Metaprogramming with Macros in Assembly and C++
CS 301 Lecture, Dr. Lawlor
"Metaprogramming" is when the output of your program is another
program. It's a common trick--for example, if your code needs a
table of primes, you can make the list at runtime (which is slow),
pregenerate the list and hardcode it in the code (which makes for lots
of code), or write a program to generate the code for the table, and
run the program before compiling the main program!
Basic C++ Macros
C++ inherited a pretty heavy-duty line oriented preprocessor from
C. It's a totally separate program (cpp) using a unique
string-rewriting language.
The standard uses of this are pretty straightforward:
#define symbol replacement
makes the preprocessor replace every occurrence of "symbol" with
"replacement" before compiling. So this works fine, and returns
17:
#define n 17
return n;
(Try this in NetRun now!)
Unlike everything else in C++, "n" is now defined as 17 from this point
onwards, even across classes, functions, or anything. Declaring
"int n=3;" gets rewritten to "int 17=3;", which won't compile!
Macro Danger
Let's say you've defined a constant like:
#define n 10+10
return n*n;
(Try this in NetRun now!)
This returns 10+10*10+10 = 120. What?!
There are several well known fixes for this bug:
- Never use macros. "enum" or "const int" provide basically
the same functionality, and don't have this problem. Some see the
preprocessor as an unwanted holdover from plain C that should never be
used.
- If you #define something, wrap it in parenthesis, like
#define n (10+10)
This works, but you must remember to do it every time!
- If you use a macro, wrap the uses in parenthesis just in case,
like "return (n)*(n);". This is annoying, and you again have to
remember to do it every time.
Macros with arguments
A macro can take an argument, sort of like a preprocessor-time
function. The argument gets pasted in with the string
version. Here's a straightforward usage:
#define square(x) ((x)*(x))
return square(10);
Note the extra parenthesis, used to avoid the bug above.
Because macro parameters are just string replaced, you can do weirdly
powerful metaprogramming: this "twice" macro works with any operator:
#define twice(op,x) ((x) op (x))
return twice(*,10);
(Try this in NetRun now!)
Hairy C++ Macro Features
- __FILE__ expands to a string with the filename of the current source code. Handy for debugging.
- __LINE__ expands to an integer with the current line number in the source code. Handy for generating names that should be different for each call to the macro.
- #b makes a quoted string version of the argument b, which is handy for print statements. This is "stringification".
- a##b sticks together constants or arguments a and b without any
spaces. This "token pasting" is handy for generating new names,
like "myClass_##name" or "myClass_#__LINE__".

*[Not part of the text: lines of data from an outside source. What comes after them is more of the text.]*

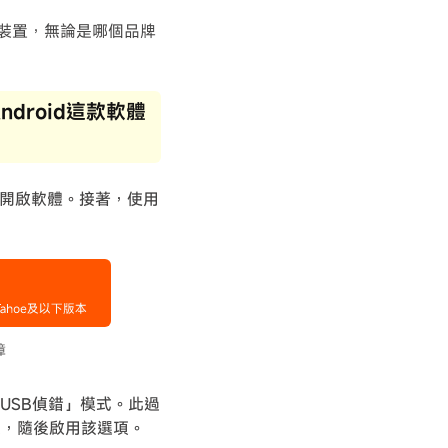
droid裝置，無論是哪個品牌
Android這款軟體
開啟軟體。接著，使用
「USB偵錯」模式。此過
次，隨後啟用該選項。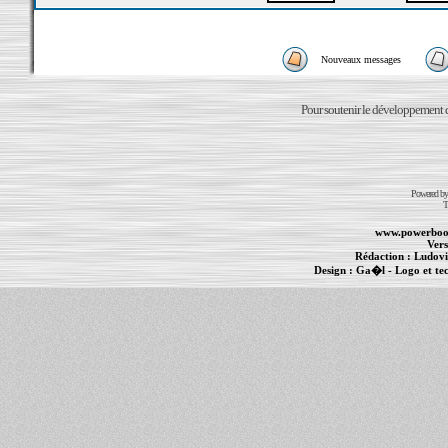
Nouveaux messages
Pour soutenir le développement du
Powered b
T
www.powerboo
Vers
Rédaction :
Ludovi
Design :
Ga�l
- Logo et te
Informations :
PowerBook
-
MacBook Pro
-
i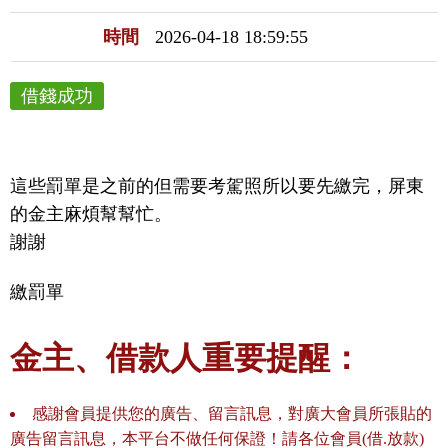
時間
2026-04-18 18:59:55
借錢成功
這些罰單是之前的但需要考駕照所以要先繳完，屏東
的金主麻煩幫幫忙。

謝謝
繳罰單
金主、借款人重要提醒：
感謝會員提供您的廣告、留言訊息，對廣大會員所張貼的
廣告留言訊息，本平台不做任何保證！請各位會員(借.放款)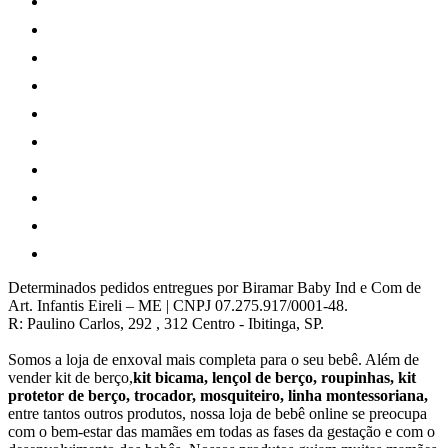
Determinados pedidos entregues por Biramar Baby Ind e Com de
Art. Infantis Eireli – ME | CNPJ 07.275.917/0001-48.
R: Paulino Carlos, 292 , 312 Centro - Ibitinga, SP.
Somos a loja de enxoval mais completa para o seu bebê. Além de
vender kit de berço,
kit bicama, lençol de berço, roupinhas, kit
protetor de berço, trocador, mosquiteiro, linha montessoriana,
entre tantos outros produtos, nossa loja de bebê online se preocupa
com o bem-estar das mamães em todas as fases da gestação e com o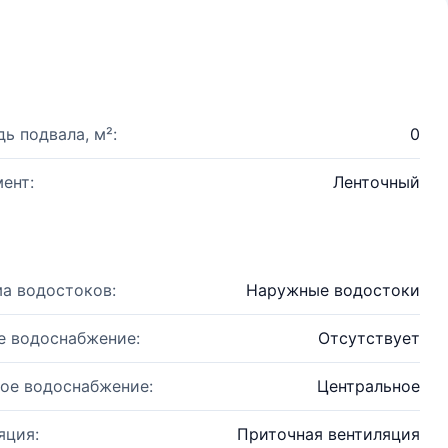
ь подвала, м²:
0
ент:
Ленточный
а водостоков:
Наружные водостоки
е водоснабжение:
Отсутствует
ое водоснабжение:
Центральное
яция:
Приточная вентиляция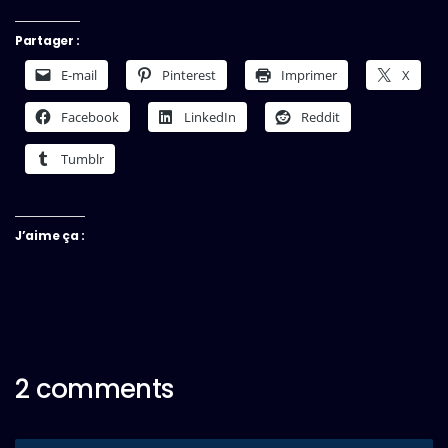
Partager :
E-mail
Pinterest
Imprimer
X
Facebook
LinkedIn
Reddit
Tumblr
J’aime ça :
2 comments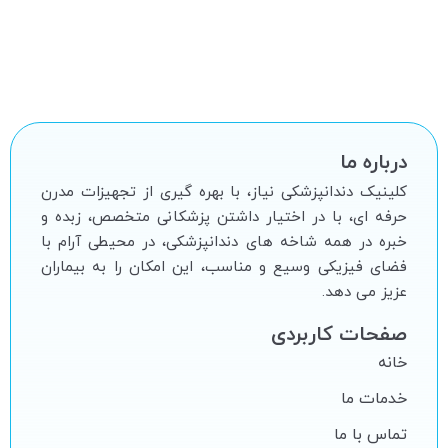
درباره ما
کلینیک دندانپزشکی نیاز، با بهره گیرى از تجهیزات مدرن
حرفه اى، با در اختیار داشتن پزشکانى متخصص، زبده و
خبره در همه شاخه هاى دندانپزشکى، در محیطى آرام با
فضاى فیزیکى وسیع و مناسب، این امکان را به بیماران
عزیز مى دهد.
صفحات کاربردی
خانه
خدمات ما
تماس با ما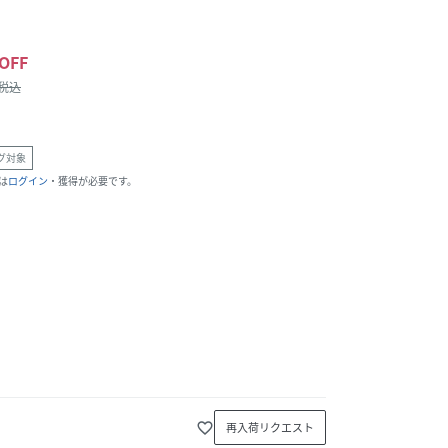
OFF
/税込
グ対象
は
ログイン
・獲得が必要です。
favorite_border
再入荷リクエスト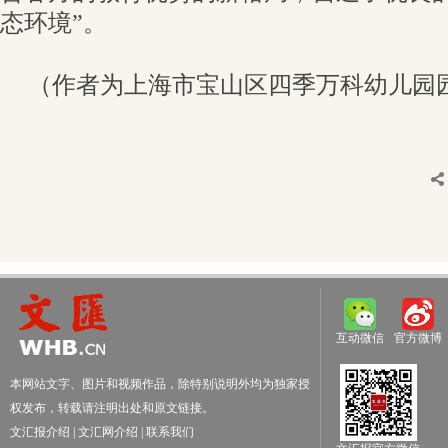
态环境”。
（作者为上海市宝山区四季万科幼儿园
互动微信
官方微博
本网站文字、图片和视频作品，除特别说明外均为独家授
权发布，转载请注明出处和原文链接。
文汇报介绍
|
文汇网介绍
|
联系我们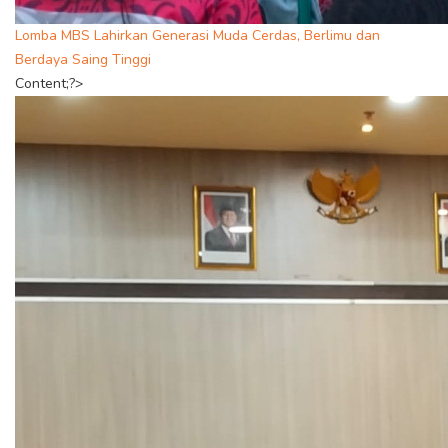
Lomba MBS Lahirkan Generasi Muda Cerdas, Berlimu dan
Berdaya Saing Tinggi
Content;?>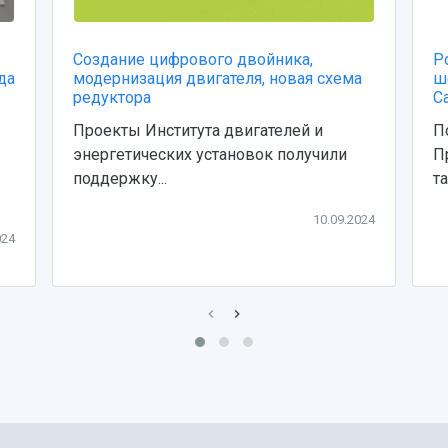
Создание цифрового двойника,
Р
да
модернизация двигателя, новая схема
ш
редуктора
С
Проекты Института двигателей и
П
энергетических установок получили
П
поддержку...
т
10.09.2024
024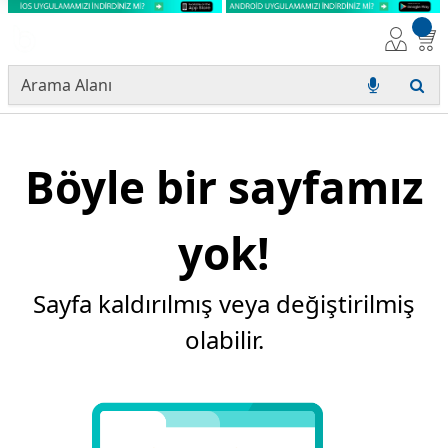
Böyle bir sayfamız
yok!
Sayfa kaldırılmış veya değiştirilmiş
olabilir.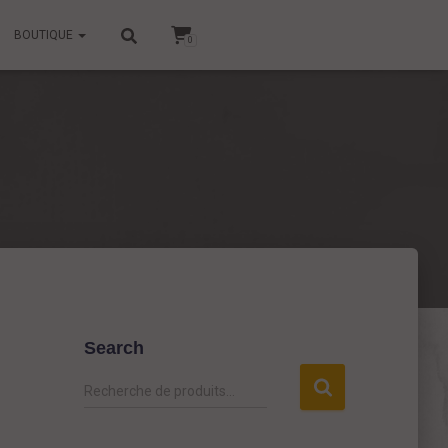
BOUTIQUE
0
Search
R
Recherche de produits…
e
c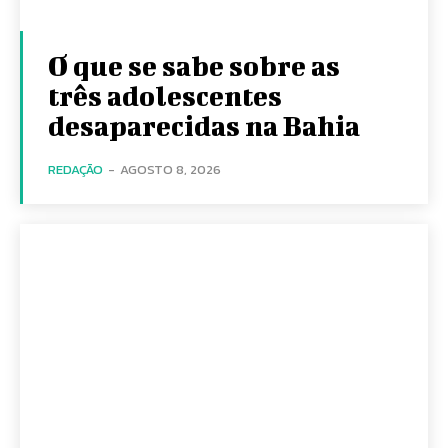
O que se sabe sobre as
três adolescentes
desaparecidas na Bahia
REDAÇÃO
-
AGOSTO 8, 2026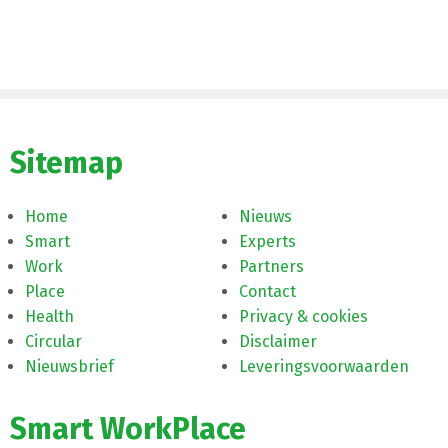
Sitemap
Home
Nieuws
Smart
Experts
Work
Partners
Place
Contact
Health
Privacy & cookies
Circular
Disclaimer
Nieuwsbrief
Leveringsvoorwaarden
Smart WorkPlace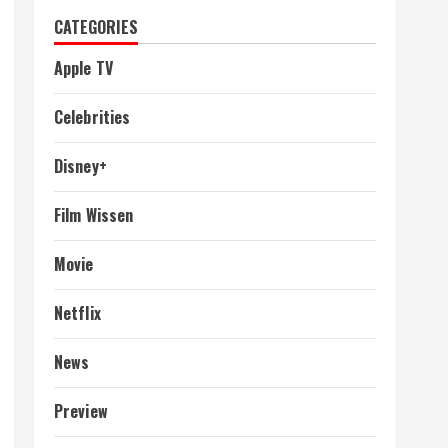
CATEGORIES
Apple TV
Celebrities
Disney+
Film Wissen
Movie
Netflix
News
Preview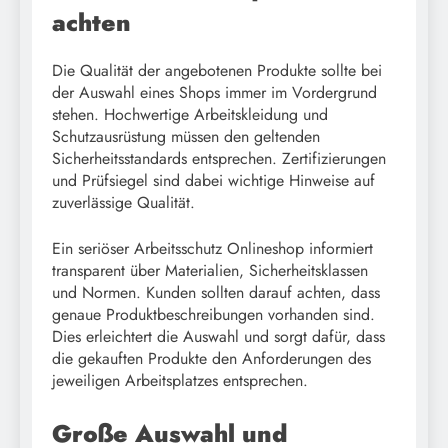
achten
Die Qualität der angebotenen Produkte sollte bei
der Auswahl eines Shops immer im Vordergrund
stehen. Hochwertige Arbeitskleidung und
Schutzausrüstung müssen den geltenden
Sicherheitsstandards entsprechen. Zertifizierungen
und Prüfsiegel sind dabei wichtige Hinweise auf
zuverlässige Qualität.
Ein seriöser Arbeitsschutz Onlineshop informiert
transparent über Materialien, Sicherheitsklassen
und Normen. Kunden sollten darauf achten, dass
genaue Produktbeschreibungen vorhanden sind.
Dies erleichtert die Auswahl und sorgt dafür, dass
die gekauften Produkte den Anforderungen des
jeweiligen Arbeitsplatzes entsprechen.
Große Auswahl und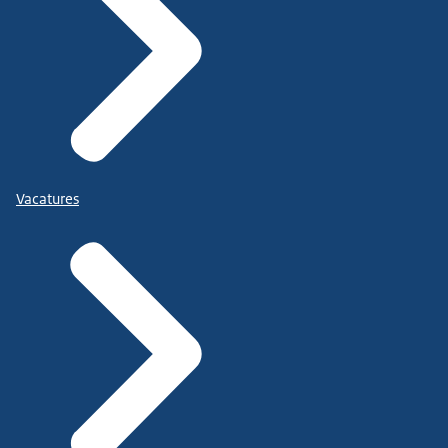
Vacatures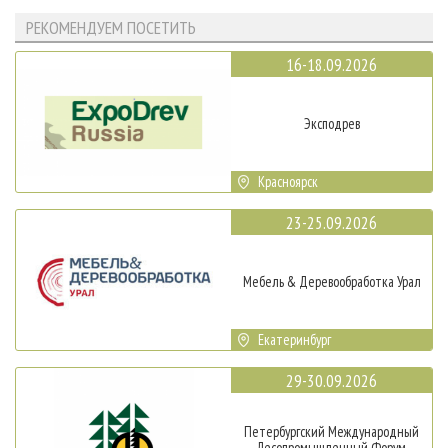
РЕКОМЕНДУЕМ ПОСЕТИТЬ
16-18.09.2026
Эксподрев
Красноярск
23-25.09.2026
Мебель & Деревообработка Урал
Екатеринбург
29-30.09.2026
Петербургский Международный
Лесопромышленный Форум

- You can extend a macro across several lines with a backslash.
These are only for your convenience in writing the macro, and don't
make it out to the compiler. In some compilers, a // comment
inside a macro will thus kill off the whole rest of the macro!
Here's an example of stringification:
/* "trace" macro executes the argument, then prints it to the screen as a string! */
#define trace(code) code; std::cout<<#code<<"\n";
trace( int x=3; )
trace( x+=2; )
trace( return x; )
(Try this in NetRun now!)
I use stringification all the time for GPU programming, where the
graphics driver wants the GPU code as a string. I can have the same
code work in C++ directly, then have a macro spit out a stringified
version for the GPU to run.
Another place stringification is useful is in error checking.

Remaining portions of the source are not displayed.